### Listed records ###

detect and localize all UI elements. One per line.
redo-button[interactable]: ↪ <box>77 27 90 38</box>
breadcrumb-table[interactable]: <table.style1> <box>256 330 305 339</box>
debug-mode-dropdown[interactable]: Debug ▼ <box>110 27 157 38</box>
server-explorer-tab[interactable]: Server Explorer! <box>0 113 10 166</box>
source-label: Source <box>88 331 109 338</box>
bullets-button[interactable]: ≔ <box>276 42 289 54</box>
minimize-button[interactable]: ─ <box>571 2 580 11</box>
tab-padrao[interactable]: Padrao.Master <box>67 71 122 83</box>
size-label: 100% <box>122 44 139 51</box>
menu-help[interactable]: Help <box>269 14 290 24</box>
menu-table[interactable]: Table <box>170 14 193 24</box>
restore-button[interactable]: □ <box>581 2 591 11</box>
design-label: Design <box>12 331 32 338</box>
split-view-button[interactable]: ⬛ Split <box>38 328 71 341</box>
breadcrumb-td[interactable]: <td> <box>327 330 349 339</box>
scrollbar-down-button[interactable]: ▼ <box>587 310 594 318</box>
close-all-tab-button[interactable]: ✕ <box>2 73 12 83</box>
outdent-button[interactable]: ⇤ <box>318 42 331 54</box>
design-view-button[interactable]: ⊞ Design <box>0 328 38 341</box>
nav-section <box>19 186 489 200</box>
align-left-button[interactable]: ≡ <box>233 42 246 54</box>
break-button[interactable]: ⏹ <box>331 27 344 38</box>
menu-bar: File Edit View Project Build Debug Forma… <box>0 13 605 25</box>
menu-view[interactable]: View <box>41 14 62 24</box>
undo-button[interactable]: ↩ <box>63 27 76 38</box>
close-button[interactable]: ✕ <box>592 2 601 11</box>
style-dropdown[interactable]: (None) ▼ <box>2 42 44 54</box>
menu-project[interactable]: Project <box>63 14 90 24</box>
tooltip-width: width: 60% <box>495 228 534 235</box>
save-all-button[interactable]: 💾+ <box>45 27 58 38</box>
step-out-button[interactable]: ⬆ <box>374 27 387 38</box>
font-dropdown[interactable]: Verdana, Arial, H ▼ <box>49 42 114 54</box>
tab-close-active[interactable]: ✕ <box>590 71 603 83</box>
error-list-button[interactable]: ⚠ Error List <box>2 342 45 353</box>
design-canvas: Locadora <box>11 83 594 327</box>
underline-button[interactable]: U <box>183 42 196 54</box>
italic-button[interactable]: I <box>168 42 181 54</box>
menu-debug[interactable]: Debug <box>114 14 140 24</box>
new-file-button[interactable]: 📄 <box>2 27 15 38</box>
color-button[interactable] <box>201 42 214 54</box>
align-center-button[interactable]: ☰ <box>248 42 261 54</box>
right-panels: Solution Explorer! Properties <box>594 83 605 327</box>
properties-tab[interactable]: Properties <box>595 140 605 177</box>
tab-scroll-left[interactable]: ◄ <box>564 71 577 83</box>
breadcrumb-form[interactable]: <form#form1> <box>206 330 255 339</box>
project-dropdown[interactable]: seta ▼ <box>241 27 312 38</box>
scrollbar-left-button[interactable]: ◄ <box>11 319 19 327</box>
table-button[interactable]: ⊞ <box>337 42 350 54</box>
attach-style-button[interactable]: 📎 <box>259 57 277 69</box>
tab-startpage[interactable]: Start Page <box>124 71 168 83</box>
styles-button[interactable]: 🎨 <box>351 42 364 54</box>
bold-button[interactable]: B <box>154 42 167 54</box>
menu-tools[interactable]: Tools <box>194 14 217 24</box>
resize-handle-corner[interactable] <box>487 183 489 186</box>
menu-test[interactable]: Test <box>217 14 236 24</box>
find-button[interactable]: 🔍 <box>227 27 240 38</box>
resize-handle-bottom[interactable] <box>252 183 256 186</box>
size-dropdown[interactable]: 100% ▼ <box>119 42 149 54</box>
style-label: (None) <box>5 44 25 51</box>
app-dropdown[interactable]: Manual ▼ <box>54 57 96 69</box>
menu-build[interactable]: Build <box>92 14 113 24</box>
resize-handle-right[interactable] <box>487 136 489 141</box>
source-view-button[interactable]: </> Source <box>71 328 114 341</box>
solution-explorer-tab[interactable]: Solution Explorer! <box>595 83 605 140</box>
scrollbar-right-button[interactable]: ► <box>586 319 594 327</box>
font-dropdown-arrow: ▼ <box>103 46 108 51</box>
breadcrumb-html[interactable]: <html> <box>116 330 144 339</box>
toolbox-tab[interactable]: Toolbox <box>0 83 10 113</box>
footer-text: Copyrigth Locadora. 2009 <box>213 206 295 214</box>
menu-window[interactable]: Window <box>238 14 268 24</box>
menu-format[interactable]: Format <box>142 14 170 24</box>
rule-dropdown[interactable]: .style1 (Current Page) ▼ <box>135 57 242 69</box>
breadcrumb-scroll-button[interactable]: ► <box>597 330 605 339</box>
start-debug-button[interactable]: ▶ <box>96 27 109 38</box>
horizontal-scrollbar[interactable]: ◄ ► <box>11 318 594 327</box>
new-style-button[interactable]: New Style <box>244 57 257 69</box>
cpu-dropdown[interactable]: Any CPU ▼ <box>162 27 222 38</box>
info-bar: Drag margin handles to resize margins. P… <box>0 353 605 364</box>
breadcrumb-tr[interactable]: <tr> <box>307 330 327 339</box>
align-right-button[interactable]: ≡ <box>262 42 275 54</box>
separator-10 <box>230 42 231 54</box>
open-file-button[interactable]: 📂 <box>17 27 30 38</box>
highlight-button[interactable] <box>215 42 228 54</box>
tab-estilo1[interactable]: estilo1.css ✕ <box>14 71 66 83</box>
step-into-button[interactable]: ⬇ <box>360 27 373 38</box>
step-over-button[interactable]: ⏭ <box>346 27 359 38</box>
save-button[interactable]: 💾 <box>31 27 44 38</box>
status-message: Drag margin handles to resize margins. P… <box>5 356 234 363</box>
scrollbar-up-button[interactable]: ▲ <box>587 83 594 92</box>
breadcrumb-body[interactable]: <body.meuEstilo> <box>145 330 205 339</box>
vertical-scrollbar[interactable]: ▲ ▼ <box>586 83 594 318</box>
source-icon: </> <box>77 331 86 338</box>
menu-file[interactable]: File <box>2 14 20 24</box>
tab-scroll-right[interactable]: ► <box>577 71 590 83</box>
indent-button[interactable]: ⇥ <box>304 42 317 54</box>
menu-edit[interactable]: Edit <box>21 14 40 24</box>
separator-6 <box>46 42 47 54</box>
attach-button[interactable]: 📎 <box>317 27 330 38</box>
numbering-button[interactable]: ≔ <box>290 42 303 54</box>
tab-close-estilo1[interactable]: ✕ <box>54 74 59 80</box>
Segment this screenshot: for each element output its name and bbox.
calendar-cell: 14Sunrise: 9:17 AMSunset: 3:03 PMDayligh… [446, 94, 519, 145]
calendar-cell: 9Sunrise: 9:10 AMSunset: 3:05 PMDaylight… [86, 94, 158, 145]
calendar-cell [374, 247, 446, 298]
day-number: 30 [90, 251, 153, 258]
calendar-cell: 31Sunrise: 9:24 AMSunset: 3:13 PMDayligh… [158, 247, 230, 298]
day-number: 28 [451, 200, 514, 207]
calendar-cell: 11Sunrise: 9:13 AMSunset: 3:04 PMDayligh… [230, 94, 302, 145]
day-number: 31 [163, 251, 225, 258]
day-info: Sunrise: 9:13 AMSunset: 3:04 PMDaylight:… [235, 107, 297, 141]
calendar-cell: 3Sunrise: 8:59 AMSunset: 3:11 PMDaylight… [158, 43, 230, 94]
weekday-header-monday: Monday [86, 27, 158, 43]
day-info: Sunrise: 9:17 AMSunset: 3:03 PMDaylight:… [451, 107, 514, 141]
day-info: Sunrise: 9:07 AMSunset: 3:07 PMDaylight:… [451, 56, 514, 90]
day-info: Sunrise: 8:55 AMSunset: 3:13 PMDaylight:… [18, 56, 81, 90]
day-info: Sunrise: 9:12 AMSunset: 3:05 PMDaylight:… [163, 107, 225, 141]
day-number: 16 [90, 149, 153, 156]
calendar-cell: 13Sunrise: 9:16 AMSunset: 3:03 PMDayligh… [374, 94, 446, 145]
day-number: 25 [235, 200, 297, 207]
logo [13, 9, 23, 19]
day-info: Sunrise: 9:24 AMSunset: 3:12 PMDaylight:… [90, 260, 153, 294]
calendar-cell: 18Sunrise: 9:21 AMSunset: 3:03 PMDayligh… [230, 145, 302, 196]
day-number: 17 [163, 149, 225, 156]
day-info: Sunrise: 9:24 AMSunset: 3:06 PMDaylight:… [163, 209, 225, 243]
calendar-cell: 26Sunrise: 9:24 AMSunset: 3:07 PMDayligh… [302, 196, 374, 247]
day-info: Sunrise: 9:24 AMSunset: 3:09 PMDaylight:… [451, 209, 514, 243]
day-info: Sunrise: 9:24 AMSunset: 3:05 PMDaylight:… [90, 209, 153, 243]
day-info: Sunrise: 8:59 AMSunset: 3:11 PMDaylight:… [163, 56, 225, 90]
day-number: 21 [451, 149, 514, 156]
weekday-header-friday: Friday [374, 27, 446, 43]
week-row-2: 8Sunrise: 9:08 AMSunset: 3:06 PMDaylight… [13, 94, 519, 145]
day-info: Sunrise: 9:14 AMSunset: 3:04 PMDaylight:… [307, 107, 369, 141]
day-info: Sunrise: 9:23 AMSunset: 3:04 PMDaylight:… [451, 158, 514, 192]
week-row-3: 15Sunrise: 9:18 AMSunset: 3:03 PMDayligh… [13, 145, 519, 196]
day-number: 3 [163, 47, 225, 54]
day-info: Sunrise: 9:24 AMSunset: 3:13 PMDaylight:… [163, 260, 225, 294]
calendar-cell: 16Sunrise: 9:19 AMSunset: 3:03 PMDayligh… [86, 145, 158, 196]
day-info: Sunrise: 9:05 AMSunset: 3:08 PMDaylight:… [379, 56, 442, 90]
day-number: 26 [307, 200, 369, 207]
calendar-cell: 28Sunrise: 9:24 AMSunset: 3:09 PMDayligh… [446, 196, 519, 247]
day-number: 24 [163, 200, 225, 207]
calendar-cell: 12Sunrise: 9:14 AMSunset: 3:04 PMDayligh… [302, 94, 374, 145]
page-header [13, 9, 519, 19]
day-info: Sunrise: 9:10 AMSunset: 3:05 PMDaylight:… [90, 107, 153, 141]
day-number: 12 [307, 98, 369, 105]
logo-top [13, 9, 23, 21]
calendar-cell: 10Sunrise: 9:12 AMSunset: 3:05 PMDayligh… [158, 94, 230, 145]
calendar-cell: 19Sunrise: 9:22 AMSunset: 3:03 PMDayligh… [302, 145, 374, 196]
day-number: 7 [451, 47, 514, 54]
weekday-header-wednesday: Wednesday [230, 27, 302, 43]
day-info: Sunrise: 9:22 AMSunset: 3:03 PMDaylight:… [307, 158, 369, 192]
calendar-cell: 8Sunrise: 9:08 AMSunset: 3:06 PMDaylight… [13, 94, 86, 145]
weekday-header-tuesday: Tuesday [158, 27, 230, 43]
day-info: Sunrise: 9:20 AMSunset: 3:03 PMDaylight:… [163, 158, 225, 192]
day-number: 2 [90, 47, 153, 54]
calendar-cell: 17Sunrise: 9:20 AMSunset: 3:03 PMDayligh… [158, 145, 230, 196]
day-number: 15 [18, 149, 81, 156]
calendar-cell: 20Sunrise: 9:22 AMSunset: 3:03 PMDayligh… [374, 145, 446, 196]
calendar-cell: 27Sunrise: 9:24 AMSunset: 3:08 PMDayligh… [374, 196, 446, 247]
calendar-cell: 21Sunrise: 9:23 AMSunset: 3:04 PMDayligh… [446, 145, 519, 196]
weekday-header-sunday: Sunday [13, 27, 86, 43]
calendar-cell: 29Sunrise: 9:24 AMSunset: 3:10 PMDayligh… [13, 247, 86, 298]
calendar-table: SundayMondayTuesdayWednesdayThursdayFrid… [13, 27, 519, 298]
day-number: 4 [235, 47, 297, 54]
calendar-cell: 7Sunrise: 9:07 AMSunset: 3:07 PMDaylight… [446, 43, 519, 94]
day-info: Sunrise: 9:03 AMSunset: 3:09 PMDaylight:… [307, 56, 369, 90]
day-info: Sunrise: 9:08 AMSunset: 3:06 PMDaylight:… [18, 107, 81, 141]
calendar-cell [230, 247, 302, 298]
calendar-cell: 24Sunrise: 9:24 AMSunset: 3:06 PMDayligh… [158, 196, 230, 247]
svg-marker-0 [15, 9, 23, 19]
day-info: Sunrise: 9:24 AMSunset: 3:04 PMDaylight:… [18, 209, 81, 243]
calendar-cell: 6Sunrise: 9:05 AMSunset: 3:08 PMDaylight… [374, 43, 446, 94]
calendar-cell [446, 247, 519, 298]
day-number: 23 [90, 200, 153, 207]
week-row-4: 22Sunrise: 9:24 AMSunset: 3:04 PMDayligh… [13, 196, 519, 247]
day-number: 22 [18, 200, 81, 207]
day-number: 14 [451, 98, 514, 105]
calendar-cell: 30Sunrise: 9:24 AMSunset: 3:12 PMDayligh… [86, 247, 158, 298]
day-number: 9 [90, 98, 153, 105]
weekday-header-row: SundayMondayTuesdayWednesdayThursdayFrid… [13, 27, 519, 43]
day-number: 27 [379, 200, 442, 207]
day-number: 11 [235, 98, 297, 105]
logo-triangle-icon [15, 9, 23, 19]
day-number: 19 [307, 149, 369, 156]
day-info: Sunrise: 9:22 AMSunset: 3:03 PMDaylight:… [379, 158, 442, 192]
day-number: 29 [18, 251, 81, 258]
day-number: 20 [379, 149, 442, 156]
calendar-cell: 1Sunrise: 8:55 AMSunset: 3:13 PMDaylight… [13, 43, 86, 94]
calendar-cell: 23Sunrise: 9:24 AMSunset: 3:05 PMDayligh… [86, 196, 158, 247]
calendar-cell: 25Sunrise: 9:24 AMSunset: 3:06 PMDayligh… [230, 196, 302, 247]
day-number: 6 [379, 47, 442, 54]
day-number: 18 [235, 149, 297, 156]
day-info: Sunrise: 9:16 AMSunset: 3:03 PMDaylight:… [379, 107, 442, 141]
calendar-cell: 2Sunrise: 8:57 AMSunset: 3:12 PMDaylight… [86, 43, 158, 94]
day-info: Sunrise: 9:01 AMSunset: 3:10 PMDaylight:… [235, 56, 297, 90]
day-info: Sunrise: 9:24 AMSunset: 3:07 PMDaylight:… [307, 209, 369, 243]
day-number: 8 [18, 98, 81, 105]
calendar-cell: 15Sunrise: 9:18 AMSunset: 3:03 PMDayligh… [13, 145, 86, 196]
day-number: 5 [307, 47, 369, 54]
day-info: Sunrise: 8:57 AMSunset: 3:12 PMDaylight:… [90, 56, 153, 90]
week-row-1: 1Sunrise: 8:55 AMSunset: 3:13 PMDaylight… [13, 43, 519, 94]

###

■ **Your assignment**: Gather from the data above every line with the string "resize".

■ **Task output**:
resize-handle-corner[interactable] <box>487 183 489 186</box>
resize-handle-bottom[interactable] <box>252 183 256 186</box>
resize-handle-right[interactable] <box>487 136 489 141</box>
info-bar: Drag margin handles to resize margins. P… <box>0 353 605 364</box>
status-message: Drag margin handles to resize margins. P… <box>5 356 234 363</box>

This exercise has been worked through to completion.